**Problem:**
Print out all of the records exactly; no picture belongs in the result.

##### Supplied data

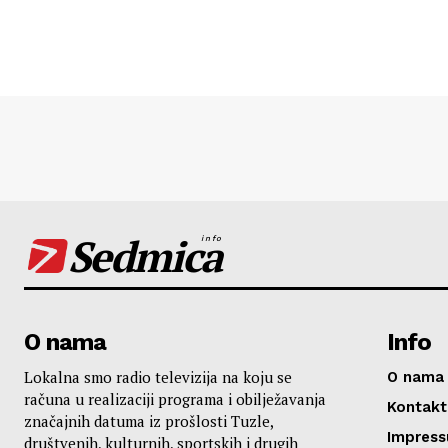
Sedmica
info
O nama
Info
Lokalna smo radio televizija na koju se
O nama
računa u realizaciji programa i obilježavanja
Kontakt
značajnih datuma iz prošlosti Tuzle,
Impres
društvenih, kulturnih, sportskih i drugih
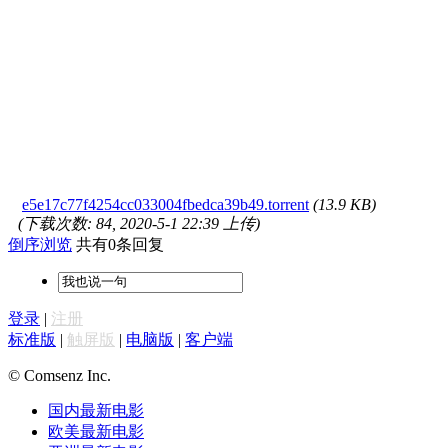
e5e17c77f4254cc033004fbedca39b49.torrent
(13.9 KB)
(下载次数: 84, 2020-5-1 22:39 上传)
倒序浏览
共有0条回复
登录
|
注册
标准版
|
触屏版
|
电脑版
|
客户端
© Comsenz Inc.
国内最新电影
欧美最新电影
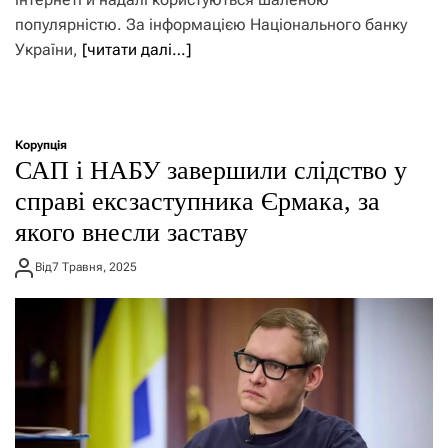
популярністю. За інформацією Національного банку
України,
[читати далі…]
Корупція
САП і НАБУ завершили слідство у
справі ексзаступника Єрмака, за
якого внесли заставу
Від
7 Травня, 2025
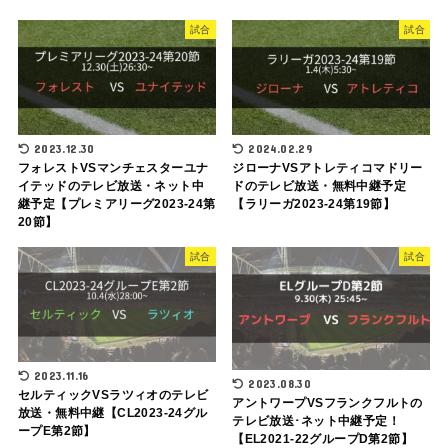
試合
試合
2023.12.30
2024.02.29
フォレストVSマンチェスターユナ
ジローナVSアトレティコマドリー
イテッドのテレビ放送・ネット中
ドのテレビ放送・無料中継予定
継予定【プレミアリーグ2023-24第
【ラリーガ2023-24第19節】
20節】
試合
試合
2023.11.16
2023.08.30
セルティックVSラツィオのテレビ
アントワープVSフランクフルトの
放送・無料中継【CL2023-24グル
テレビ放送･ネット中継予定！
ープE第2節】
【EL2021-22グループD第2節】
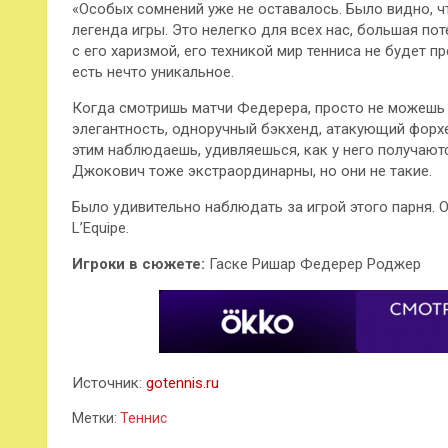
«Особых сомнений уже не оставалось. Было видно, ч
легенда игры. Это нелегко для всех нас, большая пот
с его харизмой, его техникой мир тенниса не будет 
есть нечто уникальное.
Когда смотришь матчи Федерера, просто не можешь о
элегантность, одноручный бэкхенд, атакующий форхен
этим наблюдаешь, удивляешься, как у него получаютс
Джокович тоже экстраординарны, но они не такие.
Было удивительно наблюдать за игрой этого парня. О
L’Equipe.
Игроки в сюжете:
Гаске Ришар Федерер Роджер
Источник:
gotennis.ru
Метки:
Теннис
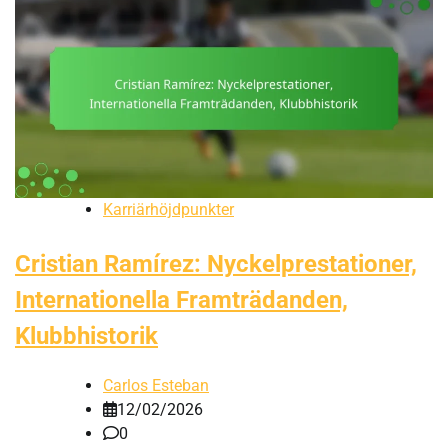
Karriärhöjdpunkter
Cristian Ramírez: Nyckelprestationer,
Internationella Framträdanden,
Klubbhistorik
Carlos Esteban
12/02/2026
0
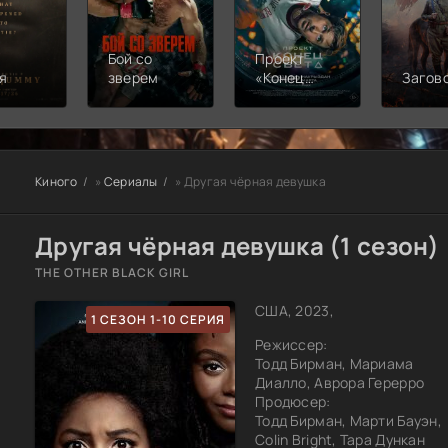
Бой со
Проект
я
зверем
«Конец
Загов
света»
Киного
»
Сериалы
» Другая чёрная девушка
Другая чёрная девушка (1 сезон)
THE OTHER BLACK GIRL
США, 2023,
1 СЕЗОН 1-10 СЕРИЯ
Режиссер:
Тодд Бирман, Мариама
Диалло, Аврора Герерро
Продюсер:
Тодд Бирман, Марти Бауэн,
Colin Bright, Тара Дункан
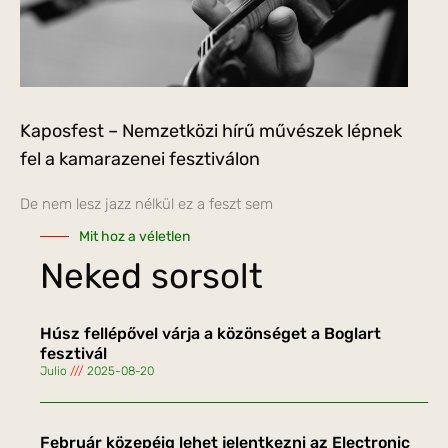
Kaposfest – Nemzetközi hírű művészek lépnek
fel a kamarazenei fesztiválon
De nem lesz jazz nélkül ez a feszt sem
Mit hoz a véletlen
Neked sorsolt
Húsz fellépővel várja a közönséget a Boglart
fesztivál
Julio
2025-08-20
Február közepéig lehet jelentkezni az Electronic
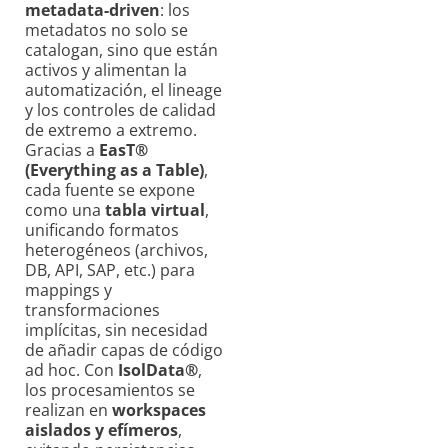
metadata-driven
: los
metadatos no solo se
catalogan, sino que están
activos y alimentan la
automatización, el lineage
y los controles de calidad
de extremo a extremo.
Gracias a
EasT®
(Everything as a Table)
,
cada fuente se expone
como una
tabla virtual
,
unificando formatos
heterogéneos (archivos,
DB, API, SAP, etc.) para
mappings y
transformaciones
implícitas, sin necesidad
de añadir capas de código
ad hoc. Con
IsolData®
,
los procesamientos se
realizan en
workspaces
aislados y efímeros
,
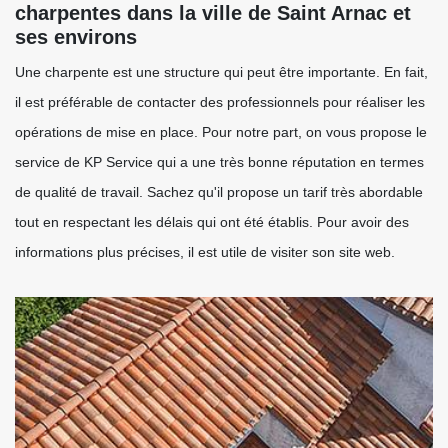
charpentes dans la ville de Saint Arnac et
ses environs
Une charpente est une structure qui peut être importante. En fait,
il est préférable de contacter des professionnels pour réaliser les
opérations de mise en place. Pour notre part, on vous propose le
service de KP Service qui a une très bonne réputation en termes
de qualité de travail. Sachez qu'il propose un tarif très abordable
tout en respectant les délais qui ont été établis. Pour avoir des
informations plus précises, il est utile de visiter son site web.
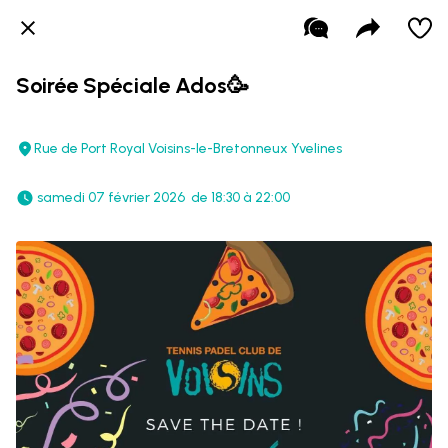
Soirée Spéciale Ados🥳
Rue de Port Royal Voisins-le-Bretonneux Yvelines
 samedi 07 février 2026  de 18:30 à 22:00 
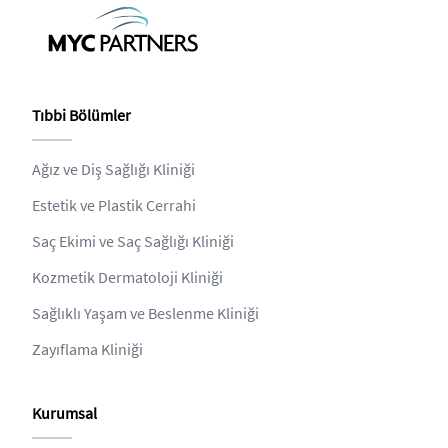
Tıbbi Bölümler
Ağız ve Diş Sağlığı Kliniği
Estetik ve Plastik Cerrahi
Saç Ekimi ve Saç Sağlığı Kliniği
Kozmetik Dermatoloji Kliniği
Sağlıklı Yaşam ve Beslenme Kliniği
Zayıflama Kliniği
Kurumsal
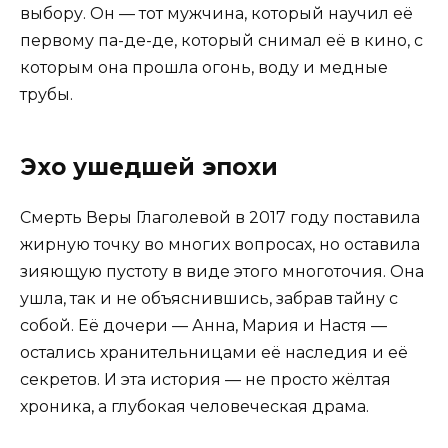
выбору. Он — тот мужчина, который научил её
первому па-де-де, который снимал её в кино, с
которым она прошла огонь, воду и медные
трубы.
Эхо ушедшей эпохи
Смерть Веры Глаголевой в 2017 году поставила
жирную точку во многих вопросах, но оставила
зияющую пустоту в виде этого многоточия. Она
ушла, так и не объяснившись, забрав тайну с
собой. Её дочери — Анна, Мария и Настя —
остались хранительницами её наследия и её
секретов. И эта история — не просто жёлтая
хроника, а глубокая человеческая драма.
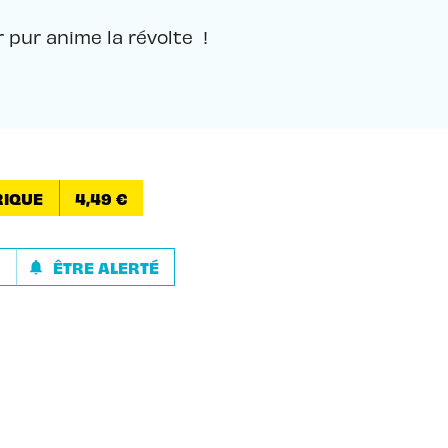
r pur anime la révolte !
IQUE
4,49 €
R
ÊTRE ALERTÉ
notifications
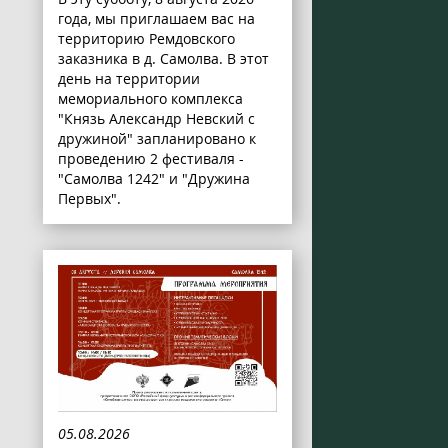
года, мы приглашаем вас на
территорию Ремдовского
заказника в д. Самолва. В этот
день на территории
мемориального комплекса
"Князь Александр Невский с
дружиной" запланировано к
проведению 2 фестиваля -
"Самолва 1242" и "Дружина
Первых".
05.08.2026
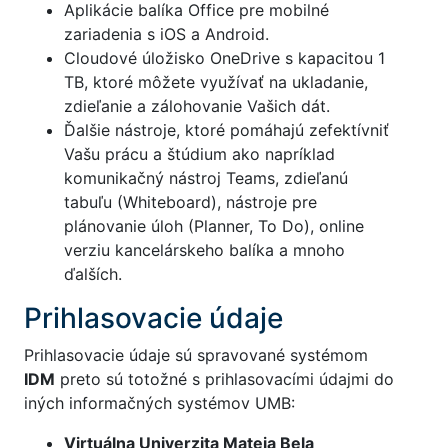
Aplikácie balíka Office pre mobilné
zariadenia s iOS a Android.
Cloudové úložisko OneDrive s kapacitou 1
TB, ktoré môžete využívať na ukladanie,
zdieľanie a zálohovanie Vašich dát.
Ďalšie nástroje, ktoré pomáhajú zefektívniť
Vašu prácu a štúdium ako napríklad
komunikačný nástroj Teams, zdieľanú
tabuľu (Whiteboard), nástroje pre
plánovanie úloh (Planner, To Do), online
verziu kancelárskeho balíka a mnoho
ďalších.
Prihlasovacie údaje
Prihlasovacie údaje sú spravované systémom
IDM
preto sú totožné s prihlasovacími údajmi do
iných informačných systémov UMB:
Virtuálna Univerzita Mateja Bela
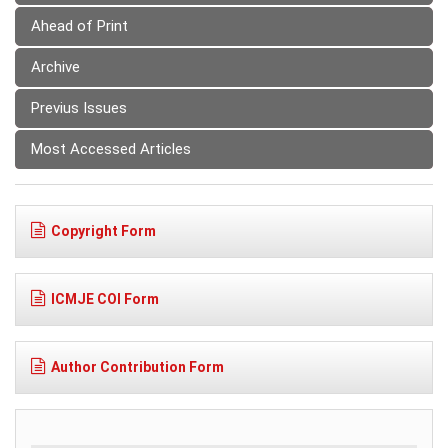
Ahead of Print
Archive
Previus Issues
Most Accessed Articles
Copyright Form
ICMJE COI Form
Author Contribution Form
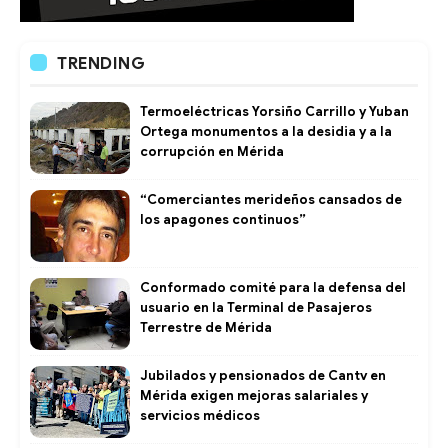
TRENDING
Termoeléctricas Yorsiño Carrillo y Yuban
Ortega monumentos a la desidia y a la
corrupción en Mérida
“Comerciantes merideños cansados de
los apagones continuos”
Conformado comité para la defensa del
usuario en la Terminal de Pasajeros
Terrestre de Mérida
Jubilados y pensionados de Cantv en
Mérida exigen mejoras salariales y
servicios médicos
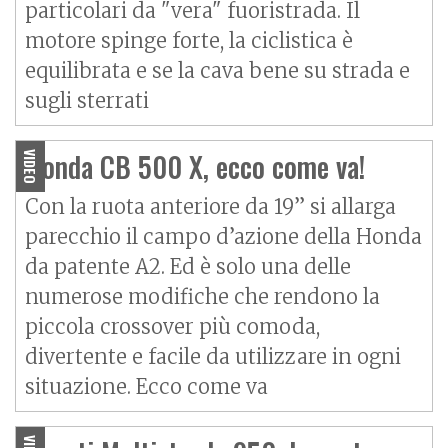
particolari da "vera" fuoristrada. Il
motore spinge forte, la ciclistica è
equilibrata e se la cava bene su strada e
sugli sterrati
Honda CB 500 X, ecco come va!
VIDEO
Con la ruota anteriore da 19” si allarga
parecchio il campo d’azione della Honda
da patente A2. Ed è solo una delle
numerose modifiche che rendono la
piccola crossover più comoda,
divertente e facile da utilizzare in ogni
situazione. Ecco come va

##########

**Exercise result:**
Sedmica
info
O nama
Info
Lokalna smo radio televizija na koju se
O nama
računa u realizaciji programa i obilježavanja
Kontakt
značajnih datuma iz prošlosti Tuzle,
Impres
društvenih, kulturnih, sportskih i drugih
e5e17c77f4254cc033004fbedca39b49.torrent
(13.9 KB)
(下载次数: 84, 2020-5-1 22:39 上传)
倒序浏览
共有0条回复
登录
|
注册
标准版
|
触屏版
|
电脑版
|
客户端
© Comsenz Inc.
国内最新电影
欧美最新电影
популярністю. За інформацією Національного банку
України,
[читати далі…]
Корупція
САП і НАБУ завершили слідство у
справі ексзаступника Єрмака, за
якого внесли заставу
Від
7 Травня, 2025
試合
試合
2023.12.30
2024.02.29
フォレストVSマンチェスターユナ
ジローナVSアトレティコマドリー
イテッドのテレビ放送・ネット中
ドのテレビ放送・無料中継予定
継予定【プレミアリーグ2023-24第
【ラリーガ2023-24第19節】
20節】
試合
試合
2023.11.16
2023.08.30
セルティックVSラツィオのテレビ
アントワープVSフランクフルトの
放送・無料中継【CL2023-24グル
テレビ放送･ネット中継予定！
ープE第2節】
【EL2021-22グループD第2節】
«Особых сомнений уже не оставалось. Было видно, ч
легенда игры. Это нелегко для всех нас, большая пот
с его харизмой, его техникой мир тенниса не будет 
есть нечто уникальное.
Когда смотришь матчи Федерера, просто не можешь о
элегантность, одноручный бэкхенд, атакующий форхен
этим наблюдаешь, удивляешься, как у него получаютс
Джокович тоже экстраординарны, но они не такие.
Было удивительно наблюдать за игрой этого парня. О
L’Equipe.
Игроки в сюжете:
Гаске Ришар Федерер Роджер
Источник:
gotennis.ru
Метки:
Теннис
Karriärhöjdpunkter
Cristian Ramírez: Nyckelprestationer,
Internationella Framträdanden,
Klubbhistorik
Carlos Esteban
12/02/2026
0
Бой со
Проект
я
зверем
«Конец
Загов
света»
Киного
»
Сериалы
» Другая чёрная девушка
Другая чёрная девушка (1 сезон)
THE OTHER BLACK GIRL
США, 2023,
1 СЕЗОН 1-10 СЕРИЯ
Режиссер:
Тодд Бирман, Мариама
Диалло, Аврора Герерро
Продюсер:
Тодд Бирман, Марти Бауэн,
Colin Bright, Тара Дункан
Kaposfest – Nemzetközi hírű művészek lépnek
fel a kamarazenei fesztiválon
De nem lesz jazz nélkül ez a feszt sem
Mit hoz a véletlen
Neked sorsolt
Húsz fellépővel várja a közönséget a Boglart
fesztivál
Julio
2025-08-20
Február közepéig lehet jelentkezni az Electronic
metadata-driven
: los
metadatos no solo se
catalogan, sino que están
activos y alimentan la
automatización, el lineage
y los controles de calidad
de extremo a extremo.
Gracias a
EasT®
(Everything as a Table)
,
cada fuente se expone
como una
tabla virtual
,
unificando formatos
heterogéneos (archivos,
DB, API, SAP, etc.) para
mappings y
transformaciones
implícitas, sin necesidad
de añadir capas de código
ad hoc. Con
IsolData®
,
los procesamientos se
realizan en
workspaces
aislados y efímeros
,
charpentes dans la ville de Saint Arnac et
ses environs
Une charpente est une structure qui peut être importante. En fait,
il est préférable de contacter des professionnels pour réaliser les
opérations de mise en place. Pour notre part, on vous propose le
service de KP Service qui a une très bonne réputation en termes
de qualité de travail. Sachez qu'il propose un tarif très abordable
tout en respectant les délais qui ont été établis. Pour avoir des
informations plus précises, il est utile de visiter son site web.
Soirée Spéciale Ados🥳
Rue de Port Royal Voisins-le-Bretonneux Yvelines
 samedi 07 février 2026  de 18:30 à 22:00 
Tıbbi Bölümler
Ağız ve Diş Sağlığı Kliniği
Estetik ve Plastik Cerrahi
Saç Ekimi ve Saç Sağlığı Kliniği
Kozmetik Dermatoloji Kliniği
Sağlıklı Yaşam ve Beslenme Kliniği
Zayıflama Kliniği
Kurumsal
выбору. Он — тот мужчина, который научил её
первому па-де-де, который снимал её в кино, с
которым она прошла огонь, воду и медные
трубы.
Эхо ушедшей эпохи
Смерть Веры Глаголевой в 2017 году поставила
жирную точку во многих вопросах, но оставила
зияющую пустоту в виде этого многоточия. Она
ушла, так и не объяснившись, забрав тайну с
собой. Её дочери — Анна, Мария и Настя —
остались хранительницами её наследия и её
секретов. И эта история — не просто жёлтая
хроника, а глубокая человеческая драма.
r pur anime la révolte !
IQUE
4,49 €
R
ÊTRE ALERTÉ
notifications
года, мы приглашаем вас на
территорию Ремдовского
заказника в д. Самолва. В этот
день на территории
мемориального комплекса
"Князь Александр Невский с
дружиной" запланировано к
проведению 2 фестиваля -
"Самолва 1242" и "Дружина
Первых".
05.08.2026
Aplikácie balíka Office pre mobilné
zariadenia s iOS a Android.
Cloudové úložisko OneDrive s kapacitou 1
TB, ktoré môžete využívať na ukladanie,
zdieľanie a zálohovanie Vašich dát.
Ďalšie nástroje, ktoré pomáhajú zefektívniť
Vašu prácu a štúdium ako napríklad
komunikačný nástroj Teams, zdieľanú
tabuľu (Whiteboard), nástroje pre
plánovanie úloh (Planner, To Do), online
verziu kancelárskeho balíka a mnoho
ďalších.
Prihlasovacie údaje
Prihlasovacie údaje sú spravované systémom
IDM
preto sú totožné s prihlasovacími údajmi do
iných informačných systémov UMB:
Virtuálna Univerzita Mateja Bela
Ahead of Print
Archive
Previus Issues
Most Accessed Articles
Copyright Form
ICMJE COI Form
Author Contribution Form
TRENDING
Termoeléctricas Yorsiño Carrillo y Yuban
Ortega monumentos a la desidia y a la
corrupción en Mérida
“Comerciantes merideños cansados de
los apagones continuos”
Conformado comité para la defensa del
usuario en la Terminal de Pasajeros
Terrestre de Mérida
Jubilados y pensionados de Cantv en
Mérida exigen mejoras salariales y
servicios médicos
particolari da "vera" fuoristrada. Il
motore spinge forte, la ciclistica è
equilibrata e se la cava bene su strada e
sugli sterrati
Honda CB 500 X, ecco come va!
VIDEO
Con la ruota anteriore da 19” si allarga
parecchio il campo d’azione della Honda
da patente A2. Ed è solo una delle
numerose modifiche che rendono la
piccola crossover più comoda,
divertente e facile da utilizzare in ogni
situazione. Ecco come va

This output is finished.